Product Management is the place where innovation begins, ideas turn into features, and features turn a mediocre CDN into an innovation driven CDN. There are three pillars to CDN Product Management: engineering, marketing and sales. When these three pillars work together, great things happen. When one pillar is broken, mediocre things happen. In this post, we’ll cover the sales pillar of product management. Lets start by saying that there is a huge divide between Product Management and Sales, not only in CDNs, but in many technology organizations. Sales reps are the soldiers fighting in the trenches day in and day out. Product Managers are the Generals sitting behind the scenes developing the features for combat. As such, Product Managers don’t have a continuous pulse on customer behavior on any given day. That is where the big problem lies.
Its story Time. Story 1: Once upon a time, a product management team spent 8 months developing a killer feature. Thereafter, it was packaged, added to the product mix, and rolled out to customers. The feature bombed, and had to be given away for free. The reason: the feature was killer only in the mind of the product management team. If they would have asked the sales reps for input, the reps would have stated the obvious: the feature is not what customers need.
Story 2: A rookie CDN sales rep picked up the phone from a prospect that was being worked on by a Sr. Sales Rep, and the rookie quoted the prospect $250/month. The Sr. Sales Rep scolded the rookie, and pointed out that the prospect was taken in Salesforce. Then the Sr. Sales Rep called the prospect, and apologized for the confusion. Thereafter, the Sr. Sales Rep doubled back, and quoted the same feature set for $15k/month. The prospect didn’t go for it, but the prospect paid close to ten times the amount originally quoted.
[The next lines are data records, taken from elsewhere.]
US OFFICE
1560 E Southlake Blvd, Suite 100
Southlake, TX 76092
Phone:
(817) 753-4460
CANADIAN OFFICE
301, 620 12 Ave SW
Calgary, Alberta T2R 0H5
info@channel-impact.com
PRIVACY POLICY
In the grand scheme of things, the prospect was a Fortune 500 with an IT Budget in the hundreds of millions of dollars. No need to throw in the kitchen sink, when all it takes is saying the right things.
Story 3: A large enterprise was paying a big CDN $75K/month for CDN services with all the bells and whistles. A seasoned sales rep at a competing CDN quoted the exact same feature set for $5k/month. The veteran rep was scolded by a Sr. Sales Rep, and the quote increased to $45k/month. The prospect didn’t go for it, but he did pay several times higher than originally quote.
These are the battles that occur in the daily life of a CDN that never make it into the circle of Product Management. The moral of the stories: Selling CDN services is both a science and art. The science applies when it comes to selling basic http delivery services. The art comes into play when selling premium features. Customer psychology and customer needs plays an important role in the process. Rarely are these sales activities presented to the product management team. In fact, sometimes these activities are not even reported to immediate sales management.
Thus, the flow of valuable insight from Sales to Product Management is broken, making the job of Product Management difficult. Product Management needs to understand the mindset, motive, and culture of their sales teams. This in turn helps Product Management better at pricing out features.